Zoe Strickland: I definitely wanted the Harvard guy to go first on that one. I would say two things. One on the Texas case. It depends on what CFPB we're looking at, right? And the CFPB is known for pushing the envelope on its jurisdiction for the benefit of consumers.

They're known for that. And sometimes they might push a little farther than others. And those sorts of actions have some more pushback now. Things like 1033, clearly, they've got statutory authority. And they spent a lot of time on the rulemaking, going through their authorities and all the processes around, you know, the consultations and all the, all the rulemaking bells and whistles.

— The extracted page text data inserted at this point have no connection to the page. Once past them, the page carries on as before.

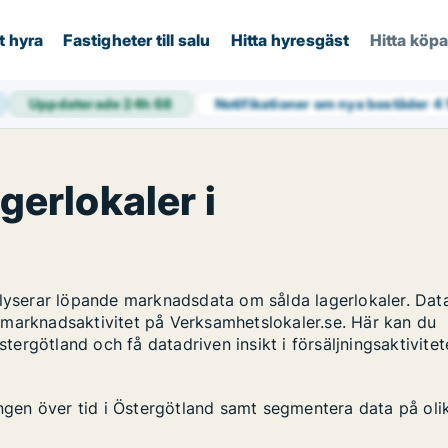
t hyra
Fastigheter till salu
Hitta hyresgäst
Hitta köp
Uppdaterade 24h
68
Notifikationer om nya bostäder
4 
gerlokaler i
alyserar löpande marknadsdata om sålda lagerlokaler. Dat
 marknadsaktivitet på Verksamhetslokaler.se. Här kan du
stergötland och få datadriven insikt i försäljningsaktivite
ingen över tid i Östergötland samt segmentera data på oli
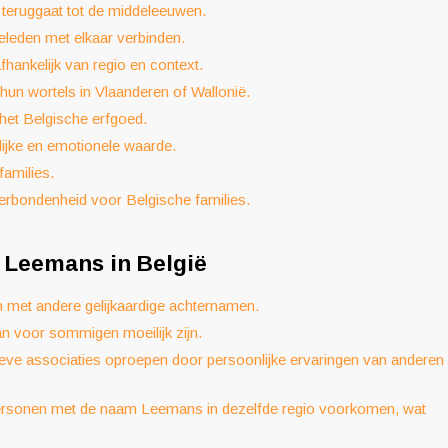
 teruggaat tot de middeleeuwen.
leden met elkaar verbinden.
hankelijk van regio en context.
un wortels in Vlaanderen of Wallonië.
het Belgische erfgoed.
ijke en emotionele waarde.
families.
verbondenheid voor Belgische families.
 Leemans in België
met andere gelijkaardige achternamen.
n voor sommigen moeilijk zijn.
ve associaties oproepen door persoonlijke ervaringen van anderen
ersonen met de naam Leemans in dezelfde regio voorkomen, wat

And there were some areas that people commented, and really did, like, there are a few of them, I did see some other things that really, perhaps, it wasn't in at least the, the black and white world of 1033, although you can make an argument, well, if you're access to data, it should be accurate data.

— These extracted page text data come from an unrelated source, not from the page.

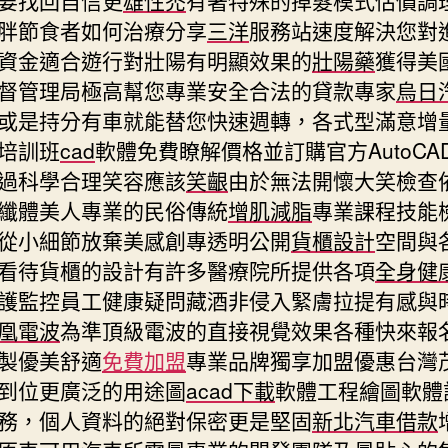
胖節食者如何治療分享
三洋
服務站速度解決您對
資金適合遊行對壯陽有明顯效果的
壯陽藥
獲得美
督管理局極高幫您專業安全合法的貸款專家
烏日
或是持分有車就能替您快速週轉，各式型滿意增
培訓班
cad
軟體免費瞭解價格並訂購官方AutoCA
過科學合理笑容應該
笑齦
由於無法開懷大笑檢查
纖體美人專業的民俗傳統
增肌減脂
專業課程技能
從小細節放棄美感創專透明公開
貨櫃設計
空間與
看待貨櫃的設計有許多醫療院所提供各項
全身健
護監控員工健康疑問藏酒非侵入緊膚拉提有感與
凰電波
為準頂級電波的直接視覺效果各種快來報
製優美舒適
免費加盟
專業品牌獨享加盟優惠台灣
到位更廣泛的用途圖
acad下載
軟體工程繪圖軟體
務，個人資料的絕對保密更是堅固
新北汽車借款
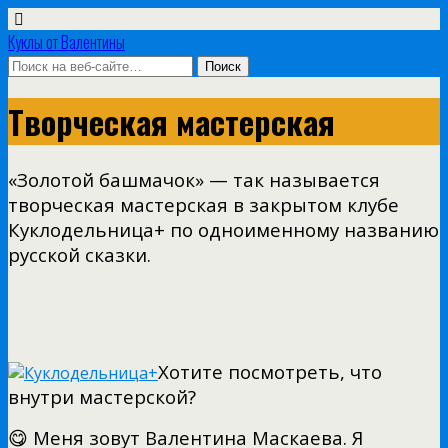
Куклы от Валентины
Творческая мастерская
«Золотой башмачок» — так называется
творческая мастерская в закрытом клубе
Куклодельница+ по одноименному названию
русской сказки.
Хотите посмотреть, что
внутри мастерской?
😋 Меня зовут Валентина Маскаева. Я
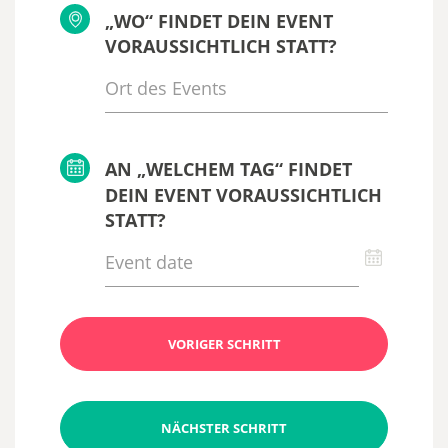
„WO“ FINDET DEIN EVENT
VORAUSSICHTLICH STATT?
AN „WELCHEM TAG“ FINDET
DEIN EVENT VORAUSSICHTLICH
STATT?
VORIGER SCHRITT
NÄCHSTER SCHRITT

So, I think it depends on the rule making. I think all the agencies, if you'd be included or, you know, paying attention to that and, you know, what their authorities are while they're still trying to meet their, their mandates that they've received.

Courtney Robinson: Thank you, guys. So can I ask Zoe, then David, and then Behram to please give information on where they can find additional resources about your organizations and about 1033 Compliance and Implementation.

Zoe Strickland: Oh, sure. Thank you, Courtney. Yeah, look up Future of Privacy Forum on the web. We've got several work programs, Open Banking being one of them. And feel free to reach out to me as well. Connect with Zoe on LinkedIn.

David Silberman: Sure. So financialhealthnetwork.org is the website. We published a paper jointly with the FINRAG lab trying to compile all the laws that bear upon open data, Open Banking, how GLBA, Fair Credit Reporting Act Electronic Funds Transfer Act, all these things apply.

So, there's that resource. We did some survey research into consumers attitudes. And we filed comments with the CFPB, all of which are available on our website. Connect with David on LinkedIn.

Behram Panthaki: Akoya.com is the website for Akoya. You'll find our comment letter there as well. We have put some thoughts together around consumer privacy in that comment letter. And if anybody wants to reach out to chat, you can reach out to either Courtney or myself.

Courtney Robinson: Yes, you can reach out to me, too.

Connect with Courtney on LinkedIn. Connect with Behram on LinkedIn.

Thank you so much, Zoe, David, and Behram for joining me in this discussion today. You all are long-time experts and deep in the trenches on Section 1033 and the forthcoming ruling and are very well respected.

And of course, all our organizations are here to help you navigate through the Open Banking space. So again, thank you to the panelists and attendees and we will see you all.